# **Waze User Churn: Statistical Analysis**
**This notebook uses descriptive statistics and hypothesis testing to explore whether Waze ride activity differs between iPhone and Android users. The analysis focuses on comparing mean ride counts across device types and interpreting the results in a business context.**

The objective of this analysis is to apply descriptive statistics and a two-sample hypothesis test to assess whether average ride usage differs between iPhone and Android users.

This notebook is organized into three sections:
- Imports and data loading
- Hypothesis formulation and testing
- Interpretation and business implications

# **Data exploration and hypothesis testing**

**Research Question**</br>
The key statistical question in this notebook is whether there is a statistically significant difference in the mean number of rides between iPhone and Android users

### **Imports and data loading**




The analysis uses pandas and NumPy for data manipulation and SciPy for statistical testing. 

In [None]:
# Import core libraries for data manipulation and statistical testing
import pandas as pd
import numpy as np
from scipy import stats

The Waze churn dataset is loaded from a CSV file into a pandas DataFrame for analysis

In [None]:
df = pd.read_csv('waze_dataset.csv')

## **Descriptive statistics and EDA**

Deswcriptive statistics provide an intial understanding of the distribution, central tendency, and variability of key variables.

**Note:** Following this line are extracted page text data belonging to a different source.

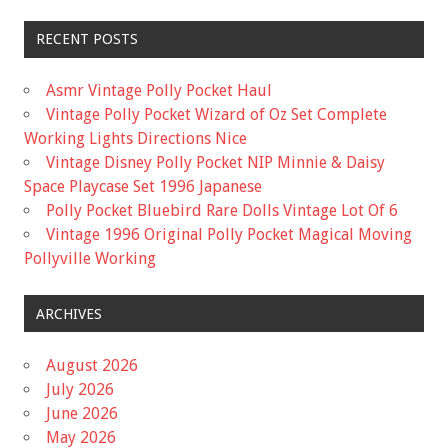
RECENT POSTS
Asmr Vintage Polly Pocket Haul
Vintage Polly Pocket Wizard of Oz Set Complete
Working Lights Directions Nice
Vintage Disney Polly Pocket NIP Minnie & Daisy
Space Playcase Set 1996 Japanese
Polly Pocket Bluebird Rare Dolls Vintage Lot Of 6
Vintage 1996 Original Polly Pocket Magical Moving
Pollyville Working
ARCHIVES
August 2026
July 2026
June 2026
May 2026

This helps identify typical usage patterns and informs the choice of appropriate statistical tests. 


To compare ride activity by device type, the categorical `device` variable is encoded into a numeric `device_type` indicator. iPhone users are mapped to 1 and Android users to 2, stored in a new column to preserve the original labels. 

In [None]:
# map device labels to numeric codes (iPhone: 1, Android: 2)
map_dictionary = {'Android': 2, 'iPhone': 1}

# create a numberic device_type column while preserving original device labels
df['device_type'] = df['device']
df['device_type'] = df['device_type'].map(map_dictionary)

Next, average ride counts are computed by device to compare typical usage across iPhone and Android users. 

In [None]:
df.groupby('device')['drives'].mean()

The summary statitics indicate that iPhone users have a higher average number of rides than Andoird users. However, this observed different may be due to random variation, so a formal hypothesis test is used to determine whether the difference is statistically significant. 


### **Hypothesis test: iPhone vs Android ride counts**

A two-sample t-test for independent groups is used to asses whether the mean number of rides differes between iPhone and Android users. A 5% significance level is adopted for the test. 
- Null Hypothesis ($H_0$): There is no idfference in the mean number of rides between iPhone and Android users. 
- Alternative Hypothesis ($H_A$): There is a difference in the mean number of rides between iPhone and Android users. 

The unequal variance (Welch) t-test is applied to avoid assuming equal population variances between the two device groups. 

In [None]:
#isolate ride counts by device type
iphone = df[df['device_type']==1]['drives']
android = df[df['device_type']==2]['drives']

# Perform Welch's two sample t-test (unequal variances)
t_stat,p_value = stats.ttest_ind(a=iphone, b=android, equal_var=False)
t_stat, p_value

With a p-value of approximately 0.143m whcih is greater than the 0.05 significance level, there is insufficient evidence to conclude that the mean number of rides differs between iPhone and Android users. In other words, the analysis fails to reject the null hypothesis and does not support a statistically significant difference in ride counts between device types. 

### **Business Implications and next steps**
The hypothesis test indicates no statistically significant difference in average ride usage between iPhone and Android users at the 5% significance level. This suggests that based on ride counts alone, device type is not a primary driver of user engagement, and there is no clear justification to prioritize one platform over the other. 

Future analysis can focus on other behavioral or profile variables that may better explain user churn, such as frequency, trip distance, cancellation patterns, or tenure. Applying similar statistical tests and modeling techniques to these features can help identify more actionable churn risk factors.